The highest rates were among psychiatry patients, lower in psychotherapy, lowest in primary care. Among all these three groups, attempts were highest prior to anti-depressant prescription, lower in the month after treatment, and declined thereafter. Reported here.

This finding supports the sole method to lower the suicide rate, long term treatment.

Again, I call for the entire FDA Psychopharmacology Committee and the FDA Commissioner to resign for their irresponsible black box warnings and caving in to political pressure. These PC, craven, academic traitors to clinical care caused an increased rate of suicide in pediatric patients, especially boys under 15. These incompetents no longer belong in any responsible position.

An interested reader submits this great YouTube video. It depicts the overheated bullying of the FDA Committee by scapegoating parents, left wing ideologues, and biased partisan hacks. It lacks any rebuttal of the effects of the Committee's craven, bonehead decision. No one mentions the hundreds of deaths the decision caused, by deterring the use of anti-depressants in adolescents.

3 comments:

Anonymous said...

please read this letter to FDA by a clinic specializing in teens.... If you cannot see the sense here, perhaps you need to find another profession... This is not statistics but some realities about research on SSRI anti-depressants and some real anecdotal experience.
http://www.fda.gov/ohrms/dockets/dailys/04/sep04/092104/04n-0330-c00004-vol1.pdf
let your blog readers see this document .. it is very revealing..

Suicide Malpractice said...

Anonymous: What is your profession? If you are a psychiatrist, piss off. You are an idiot.

If a civilian, please test and repost your link. Read on.

Here is a general principle of life for your consideration.

If my decisions at work killed 100's if not 1000's of innocent, disabled young people, I resign.

These craven academics caved into left wing ideologues, and vengeful parent wackos, yelling at a hearing. Left wing wacko intimidation is the sole justification for this irresponsible black box warning. Congressional hearings will reveal what went into the decision making of these cowards. I guarantee this. In a year, no old faces in that Committee.

If your link, when working, lays out the consistent difference across studies, here are the problems.

The difference is clinically trivial.
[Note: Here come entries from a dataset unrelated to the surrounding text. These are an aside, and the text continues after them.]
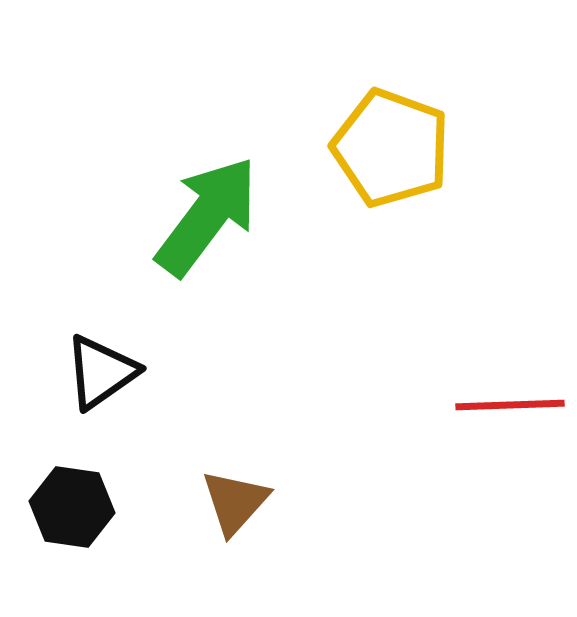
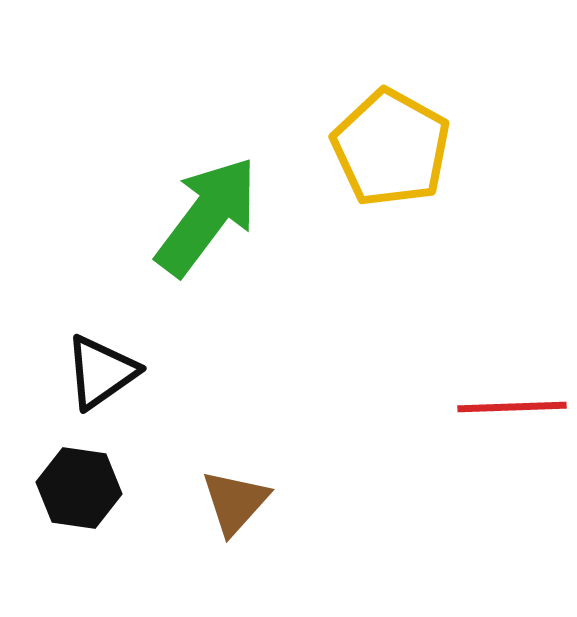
yellow pentagon: rotated 9 degrees clockwise
red line: moved 2 px right, 2 px down
black hexagon: moved 7 px right, 19 px up
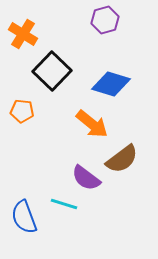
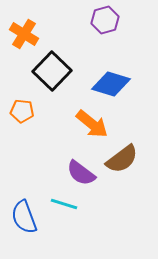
orange cross: moved 1 px right
purple semicircle: moved 5 px left, 5 px up
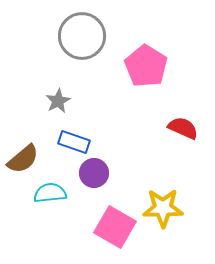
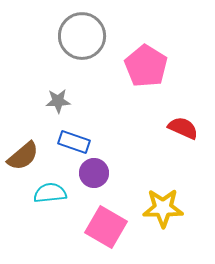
gray star: rotated 25 degrees clockwise
brown semicircle: moved 3 px up
pink square: moved 9 px left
Its statistical significance stems from the large sample sizes. One should correct for this effect to avoid freaking out over trivia. I learned that in eleventh grade statistics. The FDA bozos know that, too.

No completed suicide can be attributed to using anti-depressants. Hundreds if not thousands, can be attributed to not using anti-depressants long term.

Trivial, non-suicidal self-injuries counted as suicidal behavior. Slap your forehead for not having had a V8, those dumbasses would include that as a suicidal event.

Suicide Malpractice said...

Anon, did you mean, this page?

http://www.fda.gov/cder/drug/antidepressants/QA20070502.htm

With the updates?

I know their side of the story and have some of the inside thinking that went into this politically difficult decision. Only one dissenter.

I wish them all well when they come before Congressional hearings, in 2008.